Singapore Exports Surge on AI Boom, Fastest Growth Since 2003

Singapore's non-oil domestic exports (NODX) surged 38.4% year-on-year in May, the fastest pace of growth in over two decades, propelled by a global spending boom on artificial intelligence infrastructure.
The May figure, which extended a 24.4% increase in April, marked the strongest expansion since December 2003, according to DBS economist Chua Han Teng. The data was released on Wednesday by Enterprise Singapore for the nation ranked by The Economist as the world's second-richest by GDP per capita in 2025.
The increase was led by electronics exports, which jumped 94.8% year-on-year in May, accelerating from a 66.7% rise in April. According to The Straits Times, growth was primarily driven by integrated circuits, disk media products, and personal computers.

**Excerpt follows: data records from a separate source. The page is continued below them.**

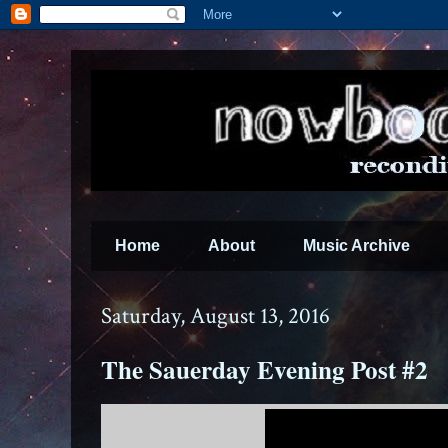
Home
About
Music Archive
Saturday, August 13, 2016
The Sauerday Evening Post #2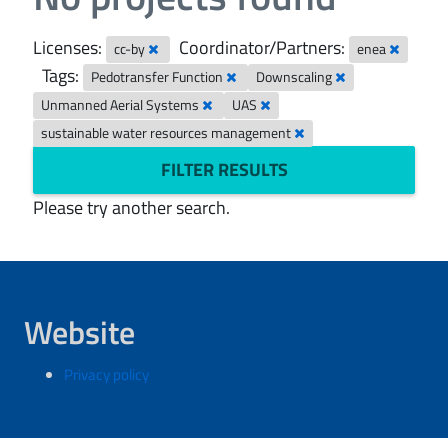
Licenses:
Coordinator/Partners:
cc-by
enea
Tags:
Pedotransfer Function
Downscaling
Unmanned Aerial Systems
UAS
sustainable water resources management
FILTER RESULTS
Please try another search.
Website
Privacy policy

Zavier Wong, a market analyst at eToro, attributed the performance to rising demand from major U.S. technology firms including Microsoft, Alphabet, Meta, and Amazon. He noted that these four companies raised their combined 2026 capital expenditure plans to over US$700 billion in late April, a 77% increase from 2025 levels.
“The export profile is reshaped by AI, though what we’re really seeing is an extreme acceleration of something that is already part of Singapore’s DNA,” Wong said, as quoted by Channel News Asia. He added that while Singapore has long benefited from global technology demand, the scale and concentration of the recent growth are different.

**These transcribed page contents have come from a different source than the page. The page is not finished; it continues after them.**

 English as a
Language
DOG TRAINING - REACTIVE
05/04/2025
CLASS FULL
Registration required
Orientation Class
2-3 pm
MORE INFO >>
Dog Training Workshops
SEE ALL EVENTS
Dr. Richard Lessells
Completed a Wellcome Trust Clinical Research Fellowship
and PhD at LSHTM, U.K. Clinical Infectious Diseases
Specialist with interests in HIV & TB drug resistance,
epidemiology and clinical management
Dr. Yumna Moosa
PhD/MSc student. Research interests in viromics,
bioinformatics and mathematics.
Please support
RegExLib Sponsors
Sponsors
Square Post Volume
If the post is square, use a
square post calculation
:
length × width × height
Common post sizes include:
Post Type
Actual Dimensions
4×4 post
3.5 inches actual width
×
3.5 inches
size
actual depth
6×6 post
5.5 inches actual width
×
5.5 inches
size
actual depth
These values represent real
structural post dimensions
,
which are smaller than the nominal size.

In May, exports of integrated circuits rose 80.9% year-on-year, while shipments of disk media products and personal computers increased by 227.8% and 140.9%, respectively. Industry experts said these gains reflect growing investment in AI-related hardware such as semiconductors, data centers, high-performance computing systems, and storage technologies.
Analysts expect non-oil exports to remain in positive territory in the near term, though the current pace is unlikely to be sustained every month. Ang Wee Seng, executive director of the Singapore Semiconductor Industry Association, cautioned that growth could moderate in the second half of the year due to tougher year-earlier comparisons and external risks like tariffs and geopolitical tensions.
Wong said electronics exports “look durable” as long as spending by hyperscale cloud-computing companies remains strong. While demand should continue to be supported by AI infrastructure investment, he warned that the sector's growing reliance on a small group of major customers remains a vulnerability.